Allegre, stupite, quasi euforiche ci incamminiamo chiacchierando animatamente delle tante cose belle avvenute in così poco tempo. Un cucciolo di cerbiatto spaventato ci taglia la strada e io ,abituata alla natura dei documentari, resto impalata e incredula. Si parla e si sale…e si arriva a un punto morto! Abbiamo perso il bivio del nostro sentiero. Preoccupate torniamo indietro e aguzzando la vista tra l’erba alta e i tronchi radi ritroviamo la giusta direzione. Ho paura. Il bosco è bellissimo ma siamo assolutamente sole. Il sentiero c’è ma è poco visibile. E se compaiono altri animali? Non l’avevo messo in conto. E se sbagliamo ancora?

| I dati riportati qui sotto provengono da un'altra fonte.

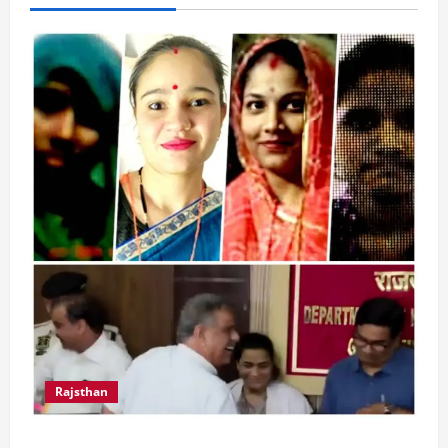
Rajsthan
राजस्थान में प्रसूताओं की मौत: अस्पतालों की लापरवाही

Passo una mezz’ora difficile in cui l’incanto e la magia svaniscono rivelando all’improvviso tutti i potenziali rischi e pericoli. E soprattutto la mia inesperienza. Ogni passo è un’incognita e sento più questo disagio che la fatica della salita. Lentamente gli occhi vedono in un altro modo, le orecchie ascoltano altri rumori, e tutti i sensi sono alla scoperta della mia fragilità e delle mie paure. Le zie cantano, a volte si siedono per riposare e apprezzare il posto, i segnali si fanno più frequenti così io, lentamente, mi rilasso godendo la meraviglia del bosco e del panorama. A pranzo, sul Colle di Costa Piana, dopo 5 ore di cammino la generosità di Marco ci rifocilla con squisiti pane e toma mentre noi, sedute all’ombra e coi piedi scalzi, osserviamo la valle che finalmente scende davanti a noi. Il sentiero si snoda lunghissimo prima nei prati fioriti, attraversa rigagnoli e torrentelli, poi si insinua in boschi luminosi finché a metà pomeriggio arriviamo al piccolo villaggio ordinato di Allevé che, dopo tanta solitudine, ci conforta con caffè e torta di mele. Ormai ci siamo e gli ultimi kilometri, seppur in discesa, sono più faticosi dei precedenti: l’asfalto duro non perdona le ginocchia ma soprattutto ci ricorda quel pianeta cittadino che avevamo lasciato ai piedi della ferrovia. Il cuore e la mente però, come vedessero un film, rivivono il panorama e le emozioni vissute dal primo all’ultimo passo, e la minestra calda e la cameretta pulita del rifugio sono la chiosa perfetta alla giornata.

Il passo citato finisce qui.